Saturday, January 09, 2010

farming cotton on shares

In late June and early July, 1937, her FSA boss sent Dorothea Lange on a photoshoot to Greene County, Georgia. There, she found an agricultural economy in crisis. Cotton, the money crop of the area, could no longer be grown at a profit. Decades of abuse had depleted soil nutrients and on rare years in which prices were high, boll wevills were likely to have decimated crops. Worst of all, perhaps, the system of farming via tenancy and crop sharing was unsuited to cotton growing.
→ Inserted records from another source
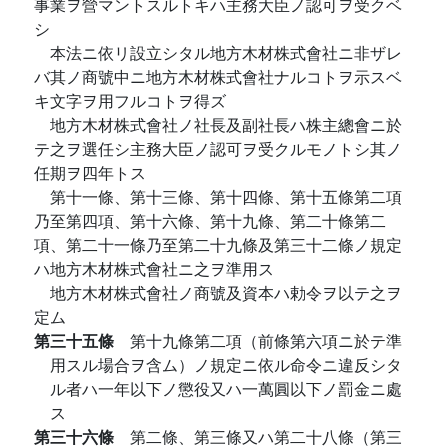
事業ヲ營マントスルトキハ主務大臣ノ認可ヲ受クベ
シ
本法ニ依リ設立シタル地方木材株式會社ニ非ザレ
バ其ノ商號中ニ地方木材株式會社ナルコトヲ示スベ
キ文字ヲ用フルコトヲ得ズ
地方木材株式會社ノ社長及副社長ハ株主總會ニ於
テ之ヲ選任シ主務大臣ノ認可ヲ受クルモノトシ其ノ
任期ヲ四年トス
第十一條、第十三條、第十四條、第十五條第二項
乃至第四項、第十六條、第十九條、第二十條第二
項、第二十一條乃至第二十九條及第三十二條ノ規定
ハ地方木材株式會社ニ之ヲ準用ス
地方木材株式會社ノ商號及資本ハ勅令ヲ以テ之ヲ
定ム
第三十五條
第十九條第二項（前條第六項ニ於テ準
用スル場合ヲ含ム）ノ規定ニ依ル命令ニ違反シタ
ル者ハ一年以下ノ懲役又ハ一萬圓以下ノ罰金ニ處
ス
第三十六條
第二條、第三條又ハ第二十八條（第三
The slave-based plantation system worked better a half century before and the mechanized farming then being introduced in states to the west (Texas and Mississippi, for example) was doing likewise for those who took advantage of it.*

These photos come from the Farm Security Administration collections of the Library of Congress. The captions are taken from information supplied by Dorothea Lange. Click image to view full size.
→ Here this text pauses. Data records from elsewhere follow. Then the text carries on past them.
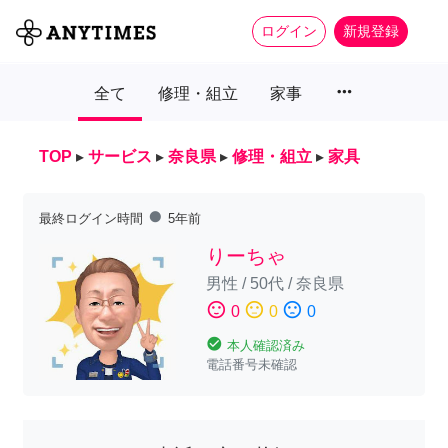
ログイン
新規登録
more_horiz
全て
修理・組立
家事
TOP
▸
サービス
▸
奈良県
▸
修理・組立
▸
家具
fiber_manual_record
最終ログイン時間
5年前
りーちゃ
男性
/
50代
/
奈良県
sentiment_satisfied
sentiment_neutral
sentiment_dissatisfied
0
0
0
check_circle
本人確認済み
電話番号未確認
{Cotton sharecroppers. Greene County, Georgia. They produce little, sell little, buy little, 1937 June.}

{The cotton sharecropper's unit is one mule and the land he can cultivate with a one-horse plow. Greene County, Georgia, 1937 July.}

Details of these images:

Further photos from the Greene County trip, in lower resolution:

{Cotton. Georgia [Lange took this photo to show what the plant looks like]}

{Standing chimneys are a common sight in Greene County, Georgia. They often stand in gullied fields and indicate where once was a plantation home}

{Eroding field and fence. Greene County, Georgia}

{Erosion. Greene County, Georgia}


Three years after completing this assignment, FSA sent Lange to the piedmont region of North Carolina. There, she was accompanied by sociologists from the University of North Carolina. In that tobacco-growing region, both she and the researchers were surprised to find a sharcropping culture much different from the one she had found in Greene County, Georgia. There was greater social cohesion and less racial tension and poverty, though a fact of life, was not nearly so onerous. Tobacco farming was much better suited to tenancy and crop sharing than was cotton growing and, though the tobacco worm and low prices were both constant threats, landless farmers could hope to earn small profits or at least break even most years. In any event, many of them told Lange that though they had little money, they needed little; though their possessions were few, they were not less content for that.

Previous posts in this series:


On cotton agriculture in Georgia, see also:

Georgia Odyssey by James C. Cobb (University of Georgia Press, 2008)

Preface to peasantry: a tale of two black belt counties by Arthur Franklin Raper, Louis Mazzari (Univ of South Carolina Press, 2005) [Lange read this work in preparing for the trip to Georgia.]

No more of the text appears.